(Data under study begins)

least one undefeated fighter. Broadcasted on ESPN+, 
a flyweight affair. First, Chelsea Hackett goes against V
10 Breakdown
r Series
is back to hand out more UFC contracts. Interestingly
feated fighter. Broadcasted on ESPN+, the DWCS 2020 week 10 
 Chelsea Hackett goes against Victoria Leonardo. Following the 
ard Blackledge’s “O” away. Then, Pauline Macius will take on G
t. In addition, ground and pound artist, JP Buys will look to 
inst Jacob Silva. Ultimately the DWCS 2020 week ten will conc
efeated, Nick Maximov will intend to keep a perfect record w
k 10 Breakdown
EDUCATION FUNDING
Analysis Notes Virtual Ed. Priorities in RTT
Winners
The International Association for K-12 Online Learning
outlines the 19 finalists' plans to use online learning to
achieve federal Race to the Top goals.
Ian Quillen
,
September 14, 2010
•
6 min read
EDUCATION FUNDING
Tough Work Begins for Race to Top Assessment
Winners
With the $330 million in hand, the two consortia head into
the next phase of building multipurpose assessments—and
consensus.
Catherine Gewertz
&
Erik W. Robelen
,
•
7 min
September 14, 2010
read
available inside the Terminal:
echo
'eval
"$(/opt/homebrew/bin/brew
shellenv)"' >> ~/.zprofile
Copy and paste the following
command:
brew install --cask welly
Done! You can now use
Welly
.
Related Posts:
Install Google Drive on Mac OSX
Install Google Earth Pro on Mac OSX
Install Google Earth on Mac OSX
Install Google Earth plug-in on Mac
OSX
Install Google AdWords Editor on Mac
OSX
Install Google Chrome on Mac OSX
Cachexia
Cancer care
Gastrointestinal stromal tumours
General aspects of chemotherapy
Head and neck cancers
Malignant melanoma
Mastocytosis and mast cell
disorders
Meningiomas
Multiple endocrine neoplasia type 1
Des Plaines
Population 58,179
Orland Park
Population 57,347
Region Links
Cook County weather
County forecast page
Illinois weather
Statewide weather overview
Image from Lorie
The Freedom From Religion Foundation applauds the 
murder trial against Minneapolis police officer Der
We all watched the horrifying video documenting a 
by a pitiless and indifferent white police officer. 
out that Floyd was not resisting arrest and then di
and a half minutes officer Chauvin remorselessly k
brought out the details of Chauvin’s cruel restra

(Data under study ends)

- _What you have to do_:
Write out the whole listing once more, exactly as it reads.

- _Worked solution_:
least one undefeated fighter. Broadcasted on ESPN+, 
a flyweight affair. First, Chelsea Hackett goes against V
10 Breakdown
r Series
is back to hand out more UFC contracts. Interestingly
feated fighter. Broadcasted on ESPN+, the DWCS 2020 week 10 
 Chelsea Hackett goes against Victoria Leonardo. Following the 
ard Blackledge’s “O” away. Then, Pauline Macius will take on G
t. In addition, ground and pound artist, JP Buys will look to 
inst Jacob Silva. Ultimately the DWCS 2020 week ten will conc
efeated, Nick Maximov will intend to keep a perfect record w
k 10 Breakdown
EDUCATION FUNDING
Analysis Notes Virtual Ed. Priorities in RTT
Winners
The International Association for K-12 Online Learning
outlines the 19 finalists' plans to use online learning to
achieve federal Race to the Top goals.
Ian Quillen
,
September 14, 2010
•
6 min read
EDUCATION FUNDING
Tough Work Begins for Race to Top Assessment
Winners
With the $330 million in hand, the two consortia head into
the next phase of building multipurpose assessments—and
consensus.
Catherine Gewertz
&
Erik W. Robelen
,
•
7 min
September 14, 2010
read
available inside the Terminal:
echo
'eval
"$(/opt/homebrew/bin/brew
shellenv)"' >> ~/.zprofile
Copy and paste the following
command:
brew install --cask welly
Done! You can now use
Welly
.
Related Posts:
Install Google Drive on Mac OSX
Install Google Earth Pro on Mac OSX
Install Google Earth on Mac OSX
Install Google Earth plug-in on Mac
OSX
Install Google AdWords Editor on Mac
OSX
Install Google Chrome on Mac OSX
Cachexia
Cancer care
Gastrointestinal stromal tumours
General aspects of chemotherapy
Head and neck cancers
Malignant melanoma
Mastocytosis and mast cell
disorders
Meningiomas
Multiple endocrine neoplasia type 1
Des Plaines
Population 58,179
Orland Park
Population 57,347
Region Links
Cook County weather
County forecast page
Illinois weather
Statewide weather overview
Image from Lorie
The Freedom From Religion Foundation applauds the 
murder trial against Minneapolis police officer Der
We all watched the horrifying video documenting a 
by a pitiless and indifferent white police officer. 
out that Floyd was not resisting arrest and then di
and a half minutes officer Chauvin remorselessly k
brought out the details of Chauvin’s cruel restra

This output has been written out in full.